Idd Dave... alleen als je zelf de verantwoordelijkheid niet wil dragen i.v.m. brand e.d. dan kun je het beter als je het af heb ff laten keuren diir een erkend installateur.....


-----But first there was Light-----

----------


## Dré

> citaat:
> Het is in principe zo dat in ieder huis de 3 fases binnenkomen. Alleen is maar 1 van die 3 fases aangesloten en van een zekering voorzien.



De situatie die je omschrijft klopt precies voor het huis waar ik nu in woon (1 x 25A hoofdgroepje, jaren 50 huisje met waardeloze energievoorziening).

Tegenwoordig heeft elk huis echter gewoon een 3-fase aansluiting. Moet ook wel immers om de wasmachine, droogtrommel, oven, magnetron en de electrische kookplaat van energie te kunnen voorzien.

Soms kom je, in de keuken, zelfs standaard al een mooie 3 x 16A aansluiting tegen (perilex). Kijk maar eens in de buurt van het fornuis (zei hij richting originele vraagsteller), misschien heb je geluk  :Wink: 

Als je al een 3-fase aansluiting hebt, is het aanleggen van een krachtstroomaansluiting een koud kunstje voor een installateur. Gewoon wat offertes aanvragen. Zelfdoen kan uiteraard ook als je ZEKER weet waar je mee bezig bent (het lichtnet is behoorlijk dodelijk).

-- Pardon my French, I'm Dutch --

----------


## Tiemen

> citaat:
> Tegenwoordig heeft elk huis echter gewoon een 3-fase aansluiting.

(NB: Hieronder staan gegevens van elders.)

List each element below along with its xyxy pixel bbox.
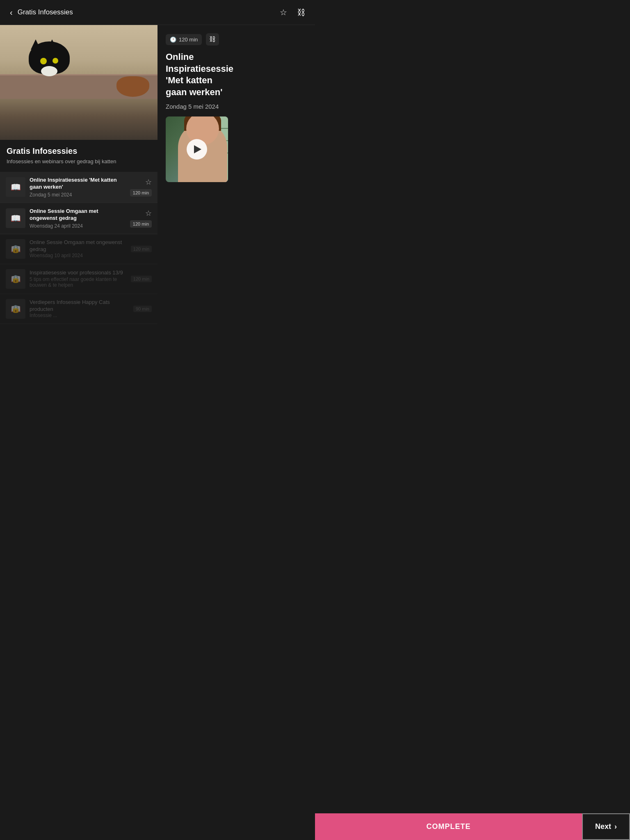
- course-name-1: Online Inspiratiesessie 'Met katten gaan…: [30, 177, 126, 191]
- course-name-4: Inspiratiesessie voor professionals 13/9: [30, 269, 127, 276]
- lock-icon-3: 🔒: [11, 244, 20, 253]
- favorite-star-1[interactable]: ☆: [145, 178, 152, 187]
- lock-icon-4: 🔒: [11, 274, 20, 283]
- course-item-4: 📖 🔒 Inspiratiesessie voor professionals …: [0, 264, 158, 294]
- course-thumb-5: 📖 🔒: [6, 299, 25, 319]
- duration-badge-3: 120 min: [131, 246, 152, 252]
- duration-text: 120 min: [179, 37, 198, 43]
- back-icon: ‹: [10, 8, 13, 17]
- course-info-1: Online Inspiratiesessie 'Met katten gaan…: [30, 177, 126, 198]
- duration-badge: 🕐 120 min: [166, 34, 202, 45]
- cat-eye-left: [40, 58, 47, 64]
- course-thumb-4: 📖 🔒: [6, 269, 25, 289]
- course-name-5: Verdiepers Infosessie Happy Cats product…: [30, 299, 129, 313]
- course-info-4: Inspiratiesessie voor professionals 13/9…: [30, 269, 127, 288]
- back-button[interactable]: ‹: [8, 6, 14, 19]
- course-thumb-1: 📖: [6, 177, 25, 197]
- course-name-3: Online Sessie Omgaan met ongewenst gedra…: [30, 239, 127, 253]
- course-info-2: Online Sessie Omgaan met ongewenst gedra…: [30, 208, 126, 229]
- book-icon-1: 📖: [11, 182, 21, 192]
- chain-link-icon: ⛓: [209, 36, 216, 43]
- duration-row: 🕐 120 min ⛓: [166, 33, 228, 46]
- course-subtitle: Infosessies en webinars over gedrag bij …: [7, 158, 151, 164]
- video-thumbnail[interactable]: [166, 116, 228, 182]
- duration-badge-1: 120 min: [130, 189, 152, 196]
- left-column: Gratis Infosessies Infosessies en webina…: [0, 25, 158, 324]
- duration-badge-4: 120 min: [131, 276, 152, 282]
- black-cat: [25, 37, 86, 95]
- cat-head: [29, 41, 70, 74]
- cat-eye-right: [52, 58, 58, 64]
- brown-cat: [116, 76, 149, 97]
- book-icon-2: 📖: [11, 213, 21, 223]
- app-header: ‹ Gratis Infosessies ☆ ⛓: [0, 0, 315, 25]
- bookmark-icon: ☆: [280, 8, 287, 17]
- share-link-button[interactable]: ⛓: [295, 6, 307, 19]
- link-icon: ⛓: [297, 8, 305, 17]
- header-title: Gratis Infosessies: [18, 8, 73, 16]
- hero-image: [0, 25, 158, 140]
- course-item-1[interactable]: 📖 Online Inspiratiesessie 'Met katten ga…: [0, 172, 158, 203]
- cat-white-muzzle: [41, 66, 57, 76]
- clock-icon: 🕐: [170, 37, 176, 43]
- favorite-star-2[interactable]: ☆: [145, 209, 152, 218]
- lock-icon-5: 🔒: [11, 304, 20, 313]
- course-thumb-3: 📖 🔒: [6, 239, 25, 259]
- course-name-2: Online Sessie Omgaan met ongewenst gedra…: [30, 208, 126, 222]
- course-date-3: Woensdag 10 april 2024: [30, 253, 127, 258]
- right-column: 🕐 120 min ⛓ Online Inspiratiesessie 'Met…: [158, 25, 315, 324]
- main-layout: Gratis Infosessies Infosessies en webina…: [0, 25, 315, 324]
- bookmark-button[interactable]: ☆: [278, 6, 289, 19]
- header-right: ☆ ⛓: [278, 6, 307, 19]
- course-date-1: Zondag 5 mei 2024: [30, 192, 126, 198]
- cat-scene: [0, 25, 158, 140]
- course-thumb-2: 📖: [6, 208, 25, 228]
- course-date-2: Woensdag 24 april 2024: [30, 223, 126, 229]
- duration-badge-5: 90 min: [133, 306, 152, 312]
- session-date: Zondag 5 mei 2024: [166, 103, 228, 110]
- detail-panel: 🕐 120 min ⛓ Online Inspiratiesessie 'Met…: [158, 25, 236, 190]
- session-title: Online Inspiratiesessie 'Met katten gaan…: [166, 51, 228, 98]
- course-meta-1: ☆ 120 min: [130, 178, 152, 196]
- course-meta-2: ☆ 120 min: [130, 209, 152, 228]
- course-info-5: Verdiepers Infosessie Happy Cats product…: [30, 299, 129, 319]
- copy-link-button[interactable]: ⛓: [206, 33, 219, 46]
- course-title: Gratis Infosessies: [7, 146, 151, 156]
- course-item-3: 📖 🔒 Online Sessie Omgaan met ongewenst g…: [0, 234, 158, 264]
- course-item-5: 📖 🔒 Verdiepers Infosessie Happy Cats pro…: [0, 294, 158, 324]
- play-button[interactable]: [187, 139, 207, 160]
- course-date-5: Infosessie ...: [30, 313, 129, 318]
- play-icon: [194, 145, 201, 153]
- duration-badge-2: 120 min: [130, 220, 152, 228]
- course-item-2[interactable]: 📖 Online Sessie Omgaan met ongewenst ged…: [0, 203, 158, 234]
- course-date-4: 5 tips om effectief naar goede klanten t…: [30, 276, 127, 288]
- header-left: ‹ Gratis Infosessies: [8, 6, 73, 19]
- course-header: Gratis Infosessies Infosessies en webina…: [0, 140, 158, 172]
- course-info-3: Online Sessie Omgaan met ongewenst gedra…: [30, 239, 127, 259]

Moet ook wel immers om de wasmachine, droogtrommel, oven, magnetron en de electrische kookplaat van energie te kunnen voorzien.



Zou ik zeker niet durven zeggen hoor, er zijn nog vele nieuwe huizen waar maar 1 fase gebruikt (en afgezekerd) is!

On-topic : Bel gewoon je electricien (is dat nederlands?) en vraag ernaar.

Markske

----------


## Pulse

Voor zover ik weet is het voor nieuwe huizen in Belgie standaard een verdeelkast van 40A 220Volt

----------


## Mark Vermeulen

wat er binnen komt weet ik niet maar we hebben wel een Cee 32a aansluitng zitten.


Groetjes Mark Vermeulen
maar mijn baas heeft AD en EAW.

----------


## Mark

Er wordt trouwens in woonhuizen NIET standaard overal 3 fasen ingevoerd. Ik werk regelmatig als electricien en zie dat het bijna niet voorkomt.

Wel 3 fasen invoeren maar eentje bedraad.

Wil je 3 fasen zul je je meterkast moeten bedraden op 3 fasen en let erop!!! Hoe hoger de hoofdzekeringen hoe dikker draad je moet gebruiken in je meteropstelling!!!

Mark

----------


## ZaNyDu

wij hebben volgens mij toen onze garage werd gebouwd er krachtstroom aan laten leggen voor eventuele lasapparatuur

----------


## DeMennooos

Wat wel en niet standaard is en of je nou zelf nog kabeltjes moet gaan trekken om krachtstroom in je huis te krijgen lijkt me een mooie oplossing voor je Electriciteitsleverancier.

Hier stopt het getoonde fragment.